France - Des cheveux de Napoléon sont à vendre
Publié

FranceDes cheveux de Napoléon sont à vendre

Pour le bicentenaire de la mort de l’empereur demain, une vente aux enchères est organisée. Parmi les objets insolites, un message de son ami intime.

1 / 4
Le mouchoir personnel brodé de Napoléon sera mis à la vente mercredi. 

Le mouchoir personnel brodé de Napoléon sera mis à la vente mercredi.

REUTERS
Une assiette issue du service de Napoléon "Les Quartiers Generaux"  utilisé à Sainte Hélène. 

Une assiette issue du service de Napoléon "Les Quartiers Generaux" utilisé à Sainte Hélène.

REUTERS
 Une bande en batiste tachée du sang utilisée pour l’autopsie de Napoléon le 6 mai 1821.

Une bande en batiste tachée du sang utilisée pour l’autopsie de Napoléon le 6 mai 1821.

REUTERS

Un mouchoir de Napoléon, une bande en batiste tachée de sang utilisée pour son autopsie, un fin collier formé de fils d’or et de cheveux de l’Empereur seront mis en vente à Fontainebleau, près de Paris, mercredi, jour du 200e anniversaire de sa mort.

Un billet manuscrit accompagne ces objets intimes, donnant la preuve de leur authenticité: «Ce petit sac en soie blanche renferme des cheveux de S.M. l’Empereur Napoléon Ier, un mouchoir, marqué à son chiffre, lui ayant appartenu et une bande tachée de son sang lors de son autopsie. Ces précieux objets ont été donnés à mon père par le général de Montholon à son retour de Saint-Hélène», indique le billet, signé du «deuxième duc de Bassano».

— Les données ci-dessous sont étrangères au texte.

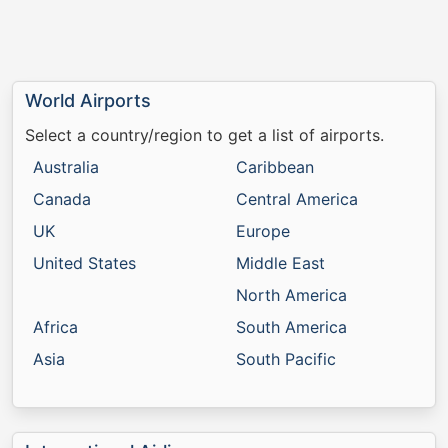
World Airports
Select a country/region to get a list of airports.
Australia
Caribbean
Canada
Central America
UK
Europe
United States
Middle East
North America
Africa
South America
Asia
South Pacific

Montholon était un des derniers compagnons de l’exil de Napoléon. L’autopsie de l’Empereur était pratiquée le 6 mai 1821 par Antommarchi, assisté de sept médecins britanniques. Montholon y assistait, avec les deux autres exécuteurs testamentaires de l’empereur, Bertrand et Marchand.

Raffinement extrême

A côté de ces reliques liées à la mort à Saint-Hélène, la maison de vente Osenat, réputée pour ses ventes d’objets liés à la monarchie et à l’empire, présente divers objets, tableaux et dessins dont «une étude de jambe pour le pape Pie VII» réalisée par Jacques-Louis David, en prévision du fameux tableau du couronnement.

La plus belle pièce de la «vente du bicentenaire» est un très élégant traîneau de bois peint vert et doré ayant appartenu à l’impératrice Joséphine, avec une caisse en forme de coquille, orné d’une statue de la déesse Hébé, et à l’avant, un aigle aux ailes déployées: témoignage du raffinement extrême des objets réalisés pour la cour et la famille impériale.